Freddezza e rabbia da parte di Giorgia Meloni durante e dopo il vertice informale tra i capi di Stato e di governo dei 27 Paesi dell’Ue.
Era tanto atteso l’incontro informale a Bruxelles tra i capi di Stato e di governo dei 27 Paesi dell’Ue. Durante la cena, però, non tutti sono rimasti soddisfatti. Tra questi la Premier Giorgia Meloni che, stando al Corriere della Sera, avrebbe manifestato il proprio disappunto per alcune sensazioni sulle nomine per il ruolo alla presidenza della Commissione, del Consiglio europeo, del Parlamento e anche quello di Alto rappresentante per gli Affari esteri, che sarebbero “già state decise” senza tener troppo conto di lei.

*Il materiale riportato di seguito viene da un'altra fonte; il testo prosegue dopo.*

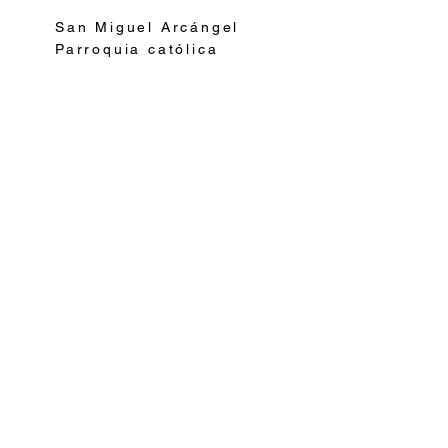
San Miguel Arcángel
Parroquia católica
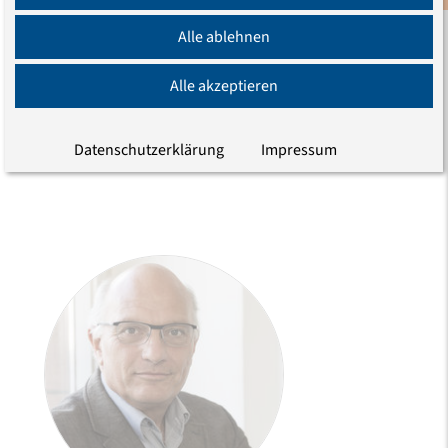
Alle ablehnen
Dr. Max Oliver Schmidt
Alle akzeptieren
Studienleiter Migration und Europa
Telefon (030) 203 55 - 588
E-Mail
Datenschutzerklärung
Impressum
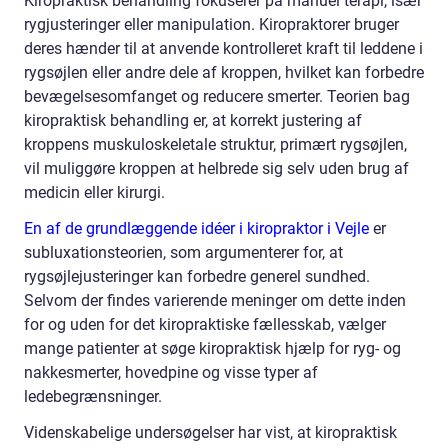
Kiropraktisk behandling fokuserer på manuel terapi, især
rygjusteringer eller manipulation. Kiropraktorer bruger
deres hænder til at anvende kontrolleret kraft til leddene i
rygsøjlen eller andre dele af kroppen, hvilket kan forbedre
bevægelsesomfanget og reducere smerter. Teorien bag
kiropraktisk behandling er, at korrekt justering af
kroppens muskuloskeletale struktur, primært rygsøjlen,
vil muliggøre kroppen at helbrede sig selv uden brug af
medicin eller kirurgi.
En af de grundlæggende idéer i kiropraktor i Vejle
er
subluxationsteorien, som argumenterer for, at
rygsøjlejusteringer kan forbedre generel sundhed.
Selvom der findes varierende meninger om dette inden
for og uden for det kiropraktiske fællesskab, vælger
mange patienter at søge kiropraktisk hjælp for ryg- og
nakkesmerter, hovedpine og visse typer af
ledebegrænsninger.
Videnskabelige undersøgelser har vist, at kiropraktisk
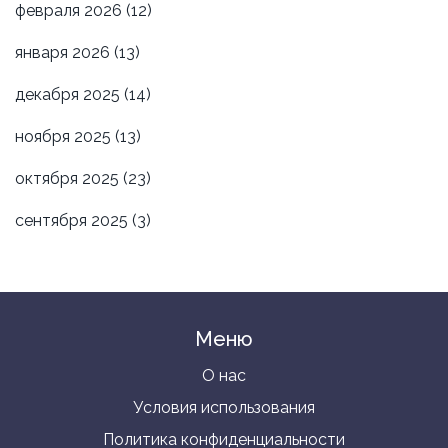
февраля 2026
(12)
января 2026
(13)
декабря 2025
(14)
ноября 2025
(13)
октября 2025
(23)
сентября 2025
(3)
Меню
О нас
Условия использования
Политика конфиденциальности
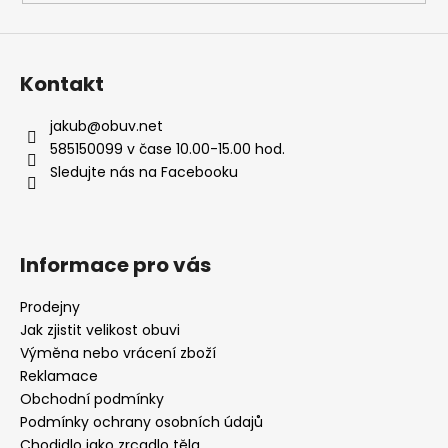
Kontakt
jakub
@
obuv.net
585150099 v čase 10.00-15.00 hod.
Sledujte nás na Facebooku
Informace pro vás
Prodejny
Jak zjistit velikost obuvi
Výměna nebo vrácení zboží
Reklamace
Obchodní podmínky
Podmínky ochrany osobních údajů
Chodidlo jako zrcadlo těla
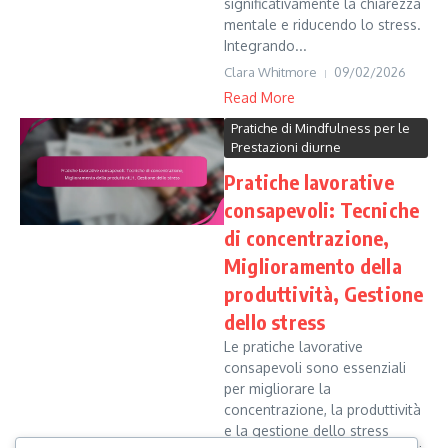
significativamente la chiarezza
mentale e riducendo lo stress.
Integrando...
Clara Whitmore
09/02/2026
Read More
Pratiche di Mindfulness per le
Prestazioni diurne
Pratiche lavorative
consapevoli: Tecniche
di concentrazione,
Miglioramento della
produttività, Gestione
dello stress
Le pratiche lavorative
consapevoli sono essenziali
per migliorare la
concentrazione, la produttività
e la gestione dello stress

Giorgia Meloni e il vertice Ue
Come sottolineato dal Corriere, lo sfogo e il disappunto della Premier Meloni si sarebbero registrati in modo particolare quando, alle agenzie, negoziatori come il premier polacco Donald Tusk avrebbero affermato che una “maggioranza sufficiente” esista anche senza di lei. Anche per questo la Presidente del Consiglio si sarebbe arrabbiata: “Il metodo è sbagliato, io non ci sto ad accettare un pacchetto di nomine preconfezionato, le soluzioni di cui si discute non sono state concertate con tutti. Ma soprattutto non ha senso parlare di nomi senza fare prima un’analisi seria e profonda del voto”.
I “no” della Premier
Sempre il Corriere ha tenuto a sottolineare cosa non vada a genio alla Meloni e, quindi, cosa non sia accettabile per l’Italia. Nel dettaglio, per esempio, il primo “no” della Premier riguarda le deleghe di politica estera. Il fatto che possano andare ai Baltici rischia di monopolizzare le attenzioni della Ue sul fronte orientale, ignorando il Mediterraneo e altri dossier.

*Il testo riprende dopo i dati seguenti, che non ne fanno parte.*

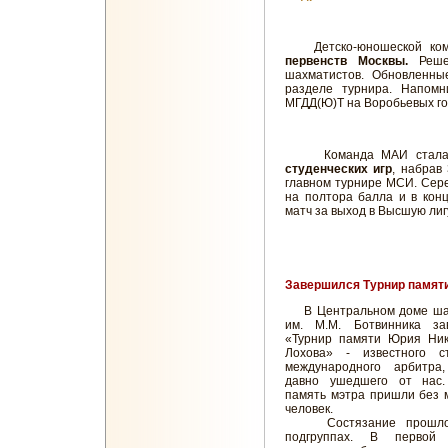
Детско-юношеской комис
первенств Москвы.
Реше
шахматистов. Обновленны
разделе турнира. Напомн
МГДД(Ю)Т на Воробьевых го
Команда МАИ стала 
студенческих игр
, набрав
главном турнире МСИ. Сер
на полтора балла и в кон
матч за выход в Высшую лиг
Завершился Турнир памят
В Центральном доме ша
им. М.М. Ботвинника за
«Турнир памяти Юрия Ник
Лохова» - известного ст
международного арбитра
давно ушедшего от нас.
память мэтра пришли без 
человек.
Состязание прошло
подгруппах. В первой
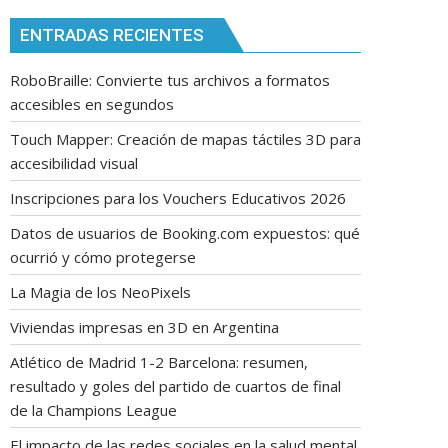
ENTRADAS RECIENTES
RoboBraille: Convierte tus archivos a formatos
accesibles en segundos
Touch Mapper: Creación de mapas táctiles 3D para
accesibilidad visual
Inscripciones para los Vouchers Educativos 2026
Datos de usuarios de Booking.com expuestos: qué
ocurrió y cómo protegerse
La Magia de los NeoPixels
Viviendas impresas en 3D en Argentina
Atlético de Madrid 1-2 Barcelona: resumen,
resultado y goles del partido de cuartos de final
de la Champions League
El impacto de las redes sociales en la salud mental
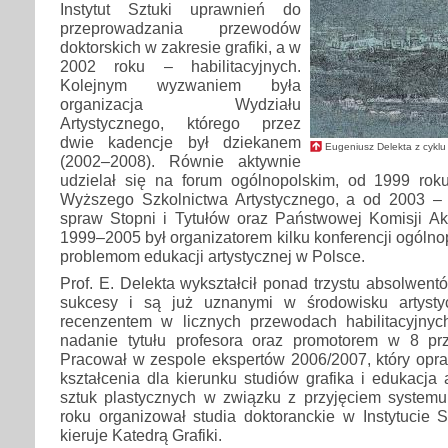
Instytut Sztuki uprawnień do
przeprowadzania przewodów
doktorskich w zakresie grafiki, a w
2002 roku – habilitacyjnych.
Kolejnym wyzwaniem była
organizacja Wydziału
Artystycznego, którego przez
dwie kadencje był dziekanem
Eugeniusz Delekta z cyklu
(2002–2008). Równie aktywnie
udzielał się na forum ogólnopolskim, od 1999 ro
Wyższego Szkolnictwa Artystycznego, a od 2003 – 
spraw Stopni i Tytułów oraz Państwowej Komisji Akr
1999–2005 był organizatorem kilku konferencji ogóln
problemom edukacji artystycznej w Polsce.
Prof. E. Delekta wykształcił ponad trzystu absolwent
sukcesy i są już uznanymi w środowisku artysty
recenzentem w licznych przewodach habilitacyjny
nadanie tytułu profesora oraz promotorem w 8 pr
Pracował w zespole ekspertów 2006/2007, który opr
kształcenia dla kierunku studiów grafika i edukacja 
sztuk plastycznych w związku z przyjęciem system
roku organizował studia doktoranckie w Instytucie 
kieruje Katedrą Grafiki.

La Premier avrebbe detto “no” anche a Viktor Orbán. L’ungherese vuole entrare nel suo gruppo, ma sono più gli svantaggi che i vantaggi e dunque le porte dell’Ecr, il partito dei Conservatori che la premier dirige, resteranno chiuse. Inoltre – spiega sempre il Corriere – lo schema della Premier sembra essere chiaro: guadagnare altri deputati rispetto a quelli eletti per arrivare ad almeno 84 presenze nel Parlamento Ue con l’obiettivo di superare i liberali.